Am folgenden Morgen fanden wir den König und die Königin
in der tiefsten Betrübnis. Der Wesir hatte ihnen die beleidigenden Reden
hinterbracht, welche man in der Stadt über die junge Prinzessin führte.

„Herr,“ sprach er, „ich bekenne, dass
dieser Fremdling Eurer Tochter das Leben gerettet hat. Aber es wäre besser
gewesen, sie umkommen zu lassen, als sie mit Schmach zu bedecken. Hätte er
seine Abneigung gegen diese Verbindung zu erkennen gegeben, so würden wir eine
andere Prinzessin, welche ihm besser gefallen hätte, für ihn gesucht haben,
und wenigstens hätte er Eurem Haus diese Beschimpfung erspart.“ Der König
antwortete durch einen tiefen Seufzer.

Wenige Augenblicke darnach trat die Prinzessin ein. Ihr
Vater fragte sie, wie sie die Nacht zugebracht hätte, und weinend antwortete
sie: „Wie die vorigen.“

Hierauf erzählte ihr der König, was der Wesir ihm
hinterbracht hatte, und befahl ihr, ihrem Gemahl anzukündigen: Wenn er in
seiner Gleichgültigkeit verharrte, so würde man eine andere Frau für ihn
suchen, und sie selber könnte ebenfalls eine andere Ehe eingehen.
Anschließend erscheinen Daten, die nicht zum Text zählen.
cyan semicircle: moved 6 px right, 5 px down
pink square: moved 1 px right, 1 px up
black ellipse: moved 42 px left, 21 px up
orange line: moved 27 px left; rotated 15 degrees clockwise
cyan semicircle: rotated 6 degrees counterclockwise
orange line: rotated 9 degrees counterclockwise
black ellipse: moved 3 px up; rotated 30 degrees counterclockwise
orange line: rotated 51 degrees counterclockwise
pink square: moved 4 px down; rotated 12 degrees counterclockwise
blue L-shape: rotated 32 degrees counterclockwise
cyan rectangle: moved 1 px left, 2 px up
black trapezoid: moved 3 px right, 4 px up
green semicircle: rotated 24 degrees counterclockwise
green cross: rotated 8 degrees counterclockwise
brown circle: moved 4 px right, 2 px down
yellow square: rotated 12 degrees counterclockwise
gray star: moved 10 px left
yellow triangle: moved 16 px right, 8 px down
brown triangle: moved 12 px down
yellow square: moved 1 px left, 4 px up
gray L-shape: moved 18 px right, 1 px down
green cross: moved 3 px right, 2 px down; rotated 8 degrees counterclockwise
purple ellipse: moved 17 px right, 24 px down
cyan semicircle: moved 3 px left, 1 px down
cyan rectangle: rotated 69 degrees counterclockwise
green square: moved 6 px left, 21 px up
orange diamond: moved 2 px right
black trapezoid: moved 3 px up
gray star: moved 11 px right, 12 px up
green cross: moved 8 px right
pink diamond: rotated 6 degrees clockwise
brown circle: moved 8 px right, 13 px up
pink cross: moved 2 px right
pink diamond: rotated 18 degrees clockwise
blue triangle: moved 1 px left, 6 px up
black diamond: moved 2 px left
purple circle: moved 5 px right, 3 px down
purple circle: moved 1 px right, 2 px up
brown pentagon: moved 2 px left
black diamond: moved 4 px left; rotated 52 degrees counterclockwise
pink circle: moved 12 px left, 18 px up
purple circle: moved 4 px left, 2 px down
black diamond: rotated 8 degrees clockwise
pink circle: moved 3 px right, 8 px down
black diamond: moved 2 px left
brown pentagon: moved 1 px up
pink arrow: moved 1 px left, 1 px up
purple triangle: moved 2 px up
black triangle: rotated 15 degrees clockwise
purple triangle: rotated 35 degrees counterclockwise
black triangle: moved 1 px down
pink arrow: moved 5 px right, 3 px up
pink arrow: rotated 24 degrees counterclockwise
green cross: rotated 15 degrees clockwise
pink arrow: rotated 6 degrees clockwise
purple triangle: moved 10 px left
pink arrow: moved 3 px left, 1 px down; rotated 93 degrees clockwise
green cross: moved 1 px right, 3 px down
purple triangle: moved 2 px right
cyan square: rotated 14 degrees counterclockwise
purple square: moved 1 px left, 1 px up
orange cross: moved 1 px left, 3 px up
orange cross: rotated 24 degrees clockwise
Die Prinzessin sah sich nun genötigt, ihr Geheimnis zu
entdecken, und diese Neuigkeit setzte alle Höflinge in Erstaunen, und sie
wollten’s nicht glauben.

Als mich hierauf der König hatte rufen lassen, bekannte
ich ihm unbefangen die Wahrheit und erzählte ihm alle meine Abenteuer, an
welchen er großen Teil nu nehmen schien.

„Da Ihr eine Muselmännin seid,“ sprach er zu
mir, „und Euch bei Leuten befindet, die sich zu demselben Glauben bekennen,
so bleibt doch bei uns. Ich nehme es auf mich, Euch einen Gemahl zu verschaffen,
der Euer würdig ist und Euer Glück machen wird.“

„Durchdrungen von Dankbarkeit für alle Eure
Güte,“ antwortete ich, „bitte ich Euch, zu erlauben, dass ich sie
ablehne. Ich muss nach Bagdad, um daselbst meine alte Lehrerin wieder zu finden,
und von dort mit ihr nach äthiopien zu dem König reisen, der mein Verwandter
ist und sich auch zum muselmännischen Glauben bekennt.“

Diese Antwort betrübte den König sehr. Er war auch sehr
verlegen, wie er die Schmachreden vernichten sollte, welche in der Stadt
umliefen. Indessen gab er geheime Befehle zu meiner Abreise mit einem
zahlreichen Gefolge von Sklaven und bat mich vor allem, der Prinzessin, seiner
Tochter, von all diesen Anstalten nichts zu sagen.